Kate Spade gained $1.85, or 9.3 percent, to $21.66 after the clothing, handbag and accessories maker gave a strong profit forecast for 2016. Human resources software company Workday reported a smaller loss and better-than-expected sales. The stock rose $6.44 or 10.7 percent, to $66.89.
Medical device maker Medtronic gave up $$3.35, or 4.3 percent, to $74.04 after its sales fell short of analysts’ projections.
AUTO SALES: Automakers began reporting their monthly sales. Ford climbed 54 cents, or 4.3 percent, to $13.05 after its sales rose almost 20 percent, a better gain than analysts expected. GM’s sales fell as it tries to shift its business away from rental sales, but its stock gained 52 cents, or 1.8 percent, to $29.96.
Overall, experts think sales will grow about 8 percent from last February, to about 1.36 million.
Auto parts supplier BorgWarner rose $1.38, or 4.2 percent, to $34.06, and navigation device maker Garmin added $1.26, or 3.1 percent, to $41.77.
WALKING AWAY: Industrial conglomerate Honeywell said it’s giving up on its effort to buy rival United Technologies.

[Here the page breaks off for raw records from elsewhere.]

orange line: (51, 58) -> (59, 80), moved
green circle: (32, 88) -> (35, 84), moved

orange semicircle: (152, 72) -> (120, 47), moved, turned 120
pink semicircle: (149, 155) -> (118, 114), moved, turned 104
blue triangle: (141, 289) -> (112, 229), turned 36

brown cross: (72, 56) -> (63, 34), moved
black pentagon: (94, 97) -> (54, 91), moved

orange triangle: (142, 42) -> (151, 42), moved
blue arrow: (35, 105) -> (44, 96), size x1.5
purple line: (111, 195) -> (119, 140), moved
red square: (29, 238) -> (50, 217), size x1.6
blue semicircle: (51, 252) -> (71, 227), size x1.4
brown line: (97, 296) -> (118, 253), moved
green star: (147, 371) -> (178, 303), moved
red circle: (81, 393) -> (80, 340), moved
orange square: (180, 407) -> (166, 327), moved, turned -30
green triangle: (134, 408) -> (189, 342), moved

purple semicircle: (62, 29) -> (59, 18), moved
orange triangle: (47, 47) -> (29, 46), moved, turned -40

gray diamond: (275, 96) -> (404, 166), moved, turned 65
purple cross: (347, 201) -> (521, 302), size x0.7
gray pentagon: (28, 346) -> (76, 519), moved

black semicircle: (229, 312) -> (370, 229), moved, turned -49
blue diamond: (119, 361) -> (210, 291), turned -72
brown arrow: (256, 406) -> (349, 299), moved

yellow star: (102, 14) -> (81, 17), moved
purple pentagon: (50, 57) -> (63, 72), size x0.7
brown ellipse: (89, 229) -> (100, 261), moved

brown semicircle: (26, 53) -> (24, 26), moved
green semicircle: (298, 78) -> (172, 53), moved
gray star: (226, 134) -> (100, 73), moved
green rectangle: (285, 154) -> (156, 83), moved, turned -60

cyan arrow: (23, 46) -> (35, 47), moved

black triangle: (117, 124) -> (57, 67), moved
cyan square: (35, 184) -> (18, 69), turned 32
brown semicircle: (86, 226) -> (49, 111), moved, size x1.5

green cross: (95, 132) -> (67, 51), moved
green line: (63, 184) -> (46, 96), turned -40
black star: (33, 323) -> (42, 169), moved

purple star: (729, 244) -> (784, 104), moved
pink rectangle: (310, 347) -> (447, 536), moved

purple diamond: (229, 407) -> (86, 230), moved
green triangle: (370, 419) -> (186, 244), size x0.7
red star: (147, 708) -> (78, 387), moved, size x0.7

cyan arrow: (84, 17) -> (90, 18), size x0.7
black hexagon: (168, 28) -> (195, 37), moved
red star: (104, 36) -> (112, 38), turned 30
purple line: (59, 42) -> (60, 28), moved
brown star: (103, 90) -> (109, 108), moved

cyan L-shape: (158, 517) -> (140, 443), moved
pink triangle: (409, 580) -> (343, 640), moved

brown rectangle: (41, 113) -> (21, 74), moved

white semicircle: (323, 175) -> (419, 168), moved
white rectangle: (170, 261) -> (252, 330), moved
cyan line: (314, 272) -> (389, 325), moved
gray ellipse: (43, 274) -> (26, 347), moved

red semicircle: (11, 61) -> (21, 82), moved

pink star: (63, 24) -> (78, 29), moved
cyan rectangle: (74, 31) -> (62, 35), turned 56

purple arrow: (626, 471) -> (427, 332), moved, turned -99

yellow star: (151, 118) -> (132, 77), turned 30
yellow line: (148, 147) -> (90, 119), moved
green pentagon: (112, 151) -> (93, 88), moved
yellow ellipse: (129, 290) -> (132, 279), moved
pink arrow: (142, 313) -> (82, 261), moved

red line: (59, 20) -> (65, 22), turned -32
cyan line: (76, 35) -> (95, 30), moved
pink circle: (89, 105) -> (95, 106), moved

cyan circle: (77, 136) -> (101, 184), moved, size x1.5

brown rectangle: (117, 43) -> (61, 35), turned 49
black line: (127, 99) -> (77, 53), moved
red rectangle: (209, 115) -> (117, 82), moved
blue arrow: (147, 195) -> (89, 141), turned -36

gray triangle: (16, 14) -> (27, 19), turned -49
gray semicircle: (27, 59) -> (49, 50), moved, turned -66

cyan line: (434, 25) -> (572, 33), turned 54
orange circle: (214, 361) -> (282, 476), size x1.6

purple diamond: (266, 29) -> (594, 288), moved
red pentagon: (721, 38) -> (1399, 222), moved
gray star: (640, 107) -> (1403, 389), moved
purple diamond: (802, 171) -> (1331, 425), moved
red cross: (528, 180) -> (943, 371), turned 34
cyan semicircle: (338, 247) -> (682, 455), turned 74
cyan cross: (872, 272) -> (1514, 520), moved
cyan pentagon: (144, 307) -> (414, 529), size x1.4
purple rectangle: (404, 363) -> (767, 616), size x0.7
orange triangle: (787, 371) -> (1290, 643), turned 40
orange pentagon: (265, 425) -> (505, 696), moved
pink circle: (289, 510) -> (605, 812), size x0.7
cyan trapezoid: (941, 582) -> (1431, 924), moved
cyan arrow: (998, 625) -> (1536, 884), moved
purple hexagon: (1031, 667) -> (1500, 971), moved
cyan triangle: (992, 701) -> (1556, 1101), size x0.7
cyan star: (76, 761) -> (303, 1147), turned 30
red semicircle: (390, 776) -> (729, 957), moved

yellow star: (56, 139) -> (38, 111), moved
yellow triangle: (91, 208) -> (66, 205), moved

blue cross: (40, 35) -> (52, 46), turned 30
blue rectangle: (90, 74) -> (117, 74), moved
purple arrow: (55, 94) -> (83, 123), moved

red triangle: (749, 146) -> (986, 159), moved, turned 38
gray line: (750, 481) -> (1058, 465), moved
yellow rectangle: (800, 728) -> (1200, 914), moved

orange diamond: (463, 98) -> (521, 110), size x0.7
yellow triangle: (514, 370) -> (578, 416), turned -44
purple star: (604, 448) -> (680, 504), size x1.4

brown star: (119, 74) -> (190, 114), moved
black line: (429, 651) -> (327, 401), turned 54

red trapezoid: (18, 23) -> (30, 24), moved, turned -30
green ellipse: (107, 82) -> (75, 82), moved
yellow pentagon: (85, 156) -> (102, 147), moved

It said the company wasn’t willing to negotiate a deal. Honeywell had offered to buy United Technologies for $108 per share, or about $90 billion.
United Technologies, which was one of the best Dow performers in February, slumped $2.18, or 2.3 percent, to $94.44. Honeywell rebounded $3.89, or 3.8 percent, to $105.24.
ENERGY: Oil prices also moved higher. Benchmark U.S. crude added 63 cents, or 1.9 percent, to $34.38 a barrel in New York. Brent crude, used to price international oils, gained 22 cents to $36.79 a barrel in London. Natural gas, which closed at a 17-year low on Monday, climbed 5 cents to $1.76 per 1,000 cubic feet.
OVERSEAS: Global stocks rose after China’s move to support bank lending helped offset concern over a drop in manufacturing in the world’s second-largest economy. Germany’s DAX climbed 2.3 percent and France’s CAC-40 added 1.2 percent. Britain’s FTSE 100 rose 0.9 percent. Hong Kong’s Hang Seng gained 1.6 percent. Tokyo’s Nikkei 225 added 0.4 percent.
CURRENCIES: The euro fell to $1.0866 from $1.0884 late Monday and the dollar rose to 114.02 yen from 112.82 yen.
METALS: The price of gold slipped $3.60 to $1,230.80 an ounce and silver decreased 16 cents to $14.76 an ounce. Copper gained 1 cent to $2.15 a pound.